As defesas pediram a absolvição de seus clientes e tentaram atacar as provas trazidas aos autos pela acusação e a natureza da verba – alguns advogados defenderam que não fica claro se realmente se tratava de emendas parlamentares. Ainda, alegaram que a PGR trouxe apenas um episódio nos autos, o que não confirmaria a existência de uma organização criminosa.

Maurício Campos Júnior, advogado de Pastor Gil (PL-MA), afirmou que os documentos vieram aos autos apenas após os interrogatórios, o que prejudicou a defesa. Campos Júnior também disse que Pastor Gil não é parte da suposta engrenagem de corrupção e que se trata de um “neófito e inexperiente deputado”. Ao concluir, o advogado citou trechos da música Faroeste Caboclo, da Legião Urbana. “Vir pra Brasília é como ter com o diabo”, afirmou.

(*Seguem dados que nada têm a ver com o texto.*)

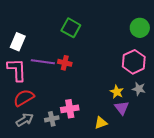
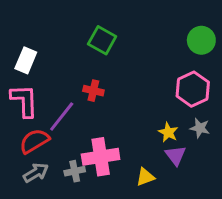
purple line: (43, 62) -> (62, 116), moved, turned -60
pink cross: (70, 109) -> (101, 157), size x1.4

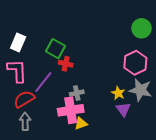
green square: (102, 40) -> (56, 49), moved
gray star: (200, 128) -> (140, 90), size x1.6
gray cross: (75, 171) -> (77, 93), moved
gray arrow: (36, 173) -> (25, 121), turned -60
yellow triangle: (145, 177) -> (81, 123), moved

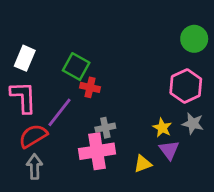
gray star: (140, 90) -> (193, 124), size x0.7
yellow triangle: (81, 123) -> (143, 164), moved

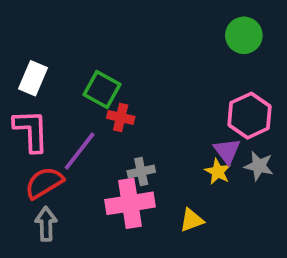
green circle: (194, 39) -> (244, 35), moved
purple triangle: (169, 150) -> (227, 151), moved

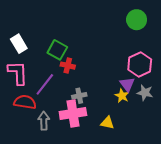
white rectangle: (33, 78) -> (19, 44), turned -54
red semicircle: (44, 183) -> (25, 102), turned 40
yellow triangle: (192, 220) -> (107, 123), turned 32
gray arrow: (46, 224) -> (44, 121), moved

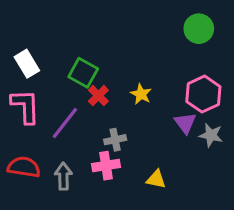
red cross: (68, 66) -> (98, 96), turned 32
yellow star: (122, 96) -> (141, 94), moved
red semicircle: (25, 102) -> (24, 167), moved
pink cross: (73, 113) -> (106, 166), size x0.7

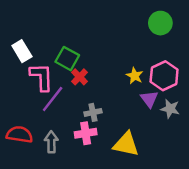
yellow star: (141, 94) -> (135, 76), moved
pink L-shape: (25, 106) -> (42, 77), moved
yellow triangle: (156, 179) -> (126, 144), size x1.6

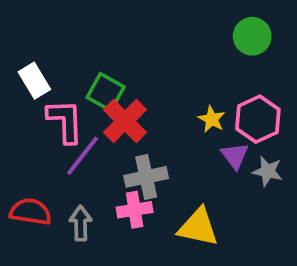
red cross: (80, 77) -> (125, 121), size x1.6
gray cross: (93, 112) -> (146, 177), size x1.5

Já o advogado de Maranhãozinho, Felipe Fernandes, negou que o ex-deputado tenha encaminhado emendas para o município de São José do Ribamar, no Maranhão, também porque ele é adversário político do prefeito José Eudes, que fez a denúncia. O advogado defendeu que o dinheiro não era proveniente de uma emenda parlamentar.

“A hipótese da acusação é falsa, pelo simples fato de que não se trata de emenda parlamentar, mas de um recurso discricionário, ligado ao Ministério da Saúde, em que não há influência dos parlamentares para a liberação desses recursos”, declarou Carvalho.

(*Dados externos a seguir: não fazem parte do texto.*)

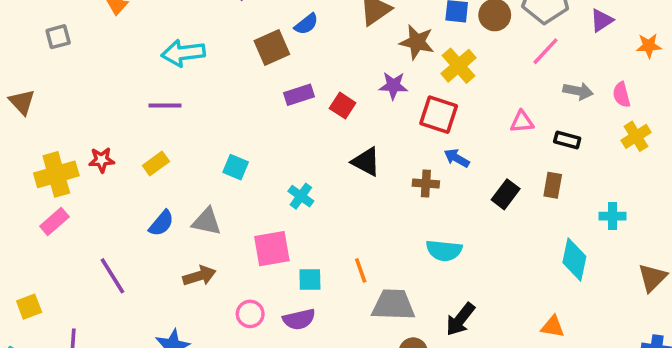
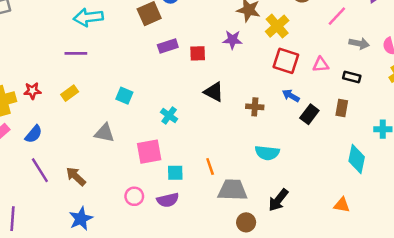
red square: (343, 106) -> (198, 53), turned -35
red square: (439, 115) -> (286, 61), moved
blue arrow: (457, 158) -> (291, 96), moved
blue semicircle: (161, 223) -> (34, 134), moved
brown arrow: (199, 276) -> (76, 176), moved, turned -120

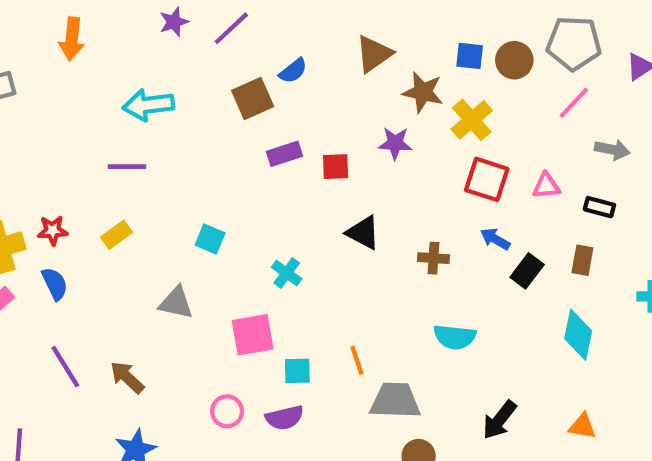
blue semicircle: (34, 134) -> (55, 284), moved, turned -66
cyan diamond: (357, 159) -> (578, 335), moved
black arrow: (278, 200) -> (499, 420), moved

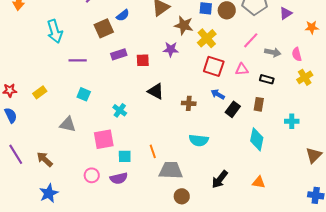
pink line: (574, 103) -> (251, 40), moved
cyan arrow: (148, 105) -> (55, 31), turned -100
purple line: (127, 167) -> (78, 60), moved

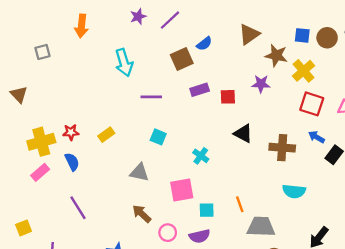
brown cross: (189, 103) -> (282, 148), size x1.5
brown arrow: (45, 159) -> (142, 214), moved

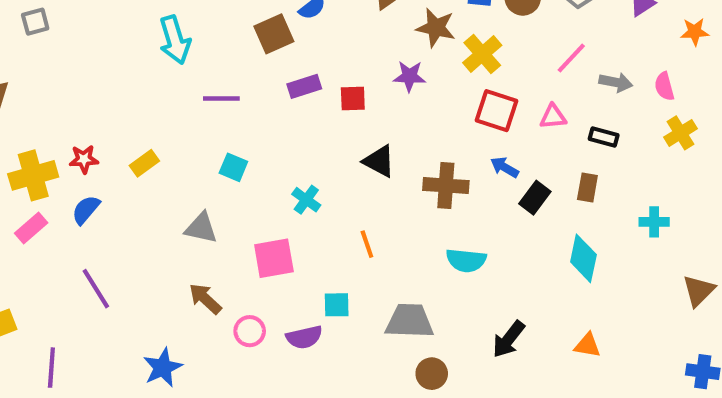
blue semicircle: (72, 162) -> (86, 210), turned -114
orange line: (240, 204) -> (367, 244), moved
cyan square: (207, 210) -> (337, 305), moved

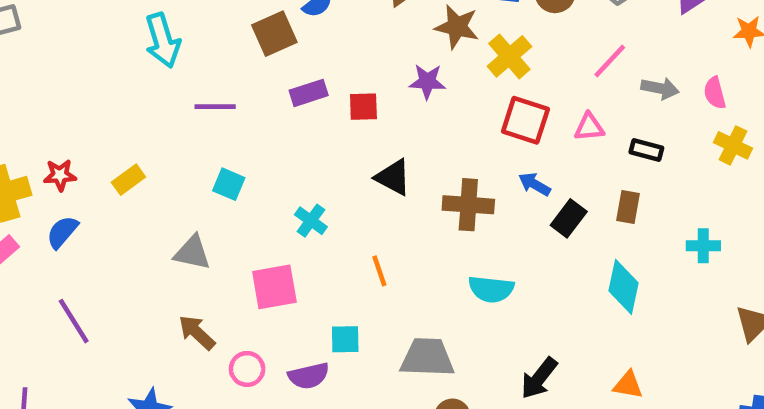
yellow cross: (681, 133) -> (733, 145), turned -32

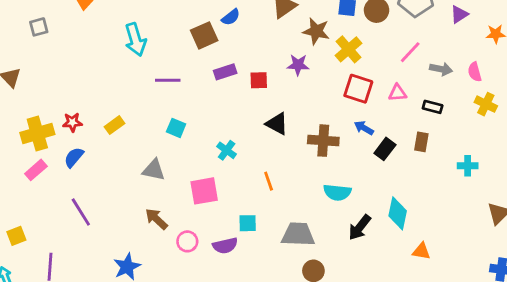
cyan diamond: (623, 287) -> (398, 213), moved
black arrow: (539, 378) -> (360, 227), moved

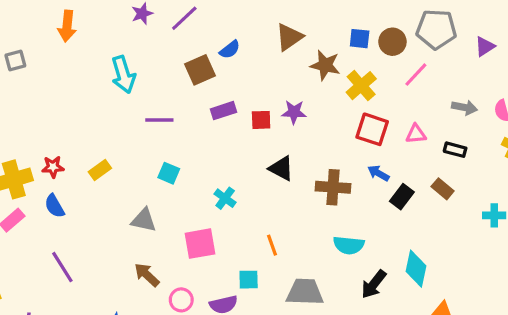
pink line: (410, 52) -> (416, 75), moved
purple star: (298, 65) -> (294, 112), moved
brown rectangle: (421, 142) -> (443, 189), turned -60
blue semicircle: (74, 157) -> (55, 206), turned -70
orange line: (269, 181) -> (272, 245), moved

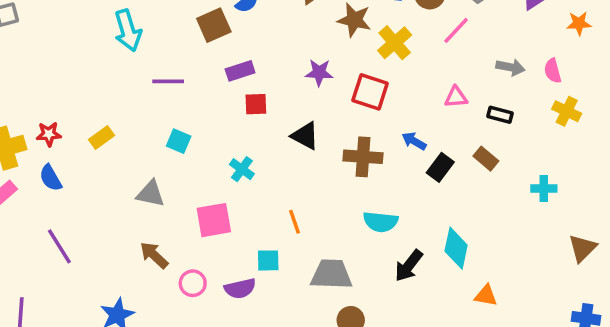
red square: (261, 120) -> (256, 104), moved
red square: (372, 129) -> (370, 92), moved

Em preliminares, Leandro Racca, advogado de Bosco Costa, defendeu que as investigações não deveriam ter ocorrido no STF e, por isso, deveriam ser anuladas. Ele também adotou a linha de que os recursos não são provenientes de emendas parlamentares e que não se tratava de uma organização criminosa, pois trata-se de um único fato, e não há ligação estável e permanente entre os acusados.

Sustentou ainda que a única relação entre Maranhãozinho e Bosco Costa foi um empréstimo de R$ 75 mil para ele pagar as custas do processo de cassação do mandato.

Além de parlamentares e ex-parlamentares, também são réus Thalles Andrade Costa, filho de Bosco Costa, cuja função era intermediar as negociações das emendas do seu pai. Outro réu é João Batista Magalhães, assessor parlamentar e lobista, que, segundo a PGR, monitorava a liberação de emendas junto aos órgãos federais e recrutava prefeitos para aderir ao esquema. Outros réus são Adones Gomes Martins e Abraão Nunes Martins Neto, responsáveis pela cobrança da propina; e Antônio José Silva Rocha, que auxiliava na operacionalização das cobranças.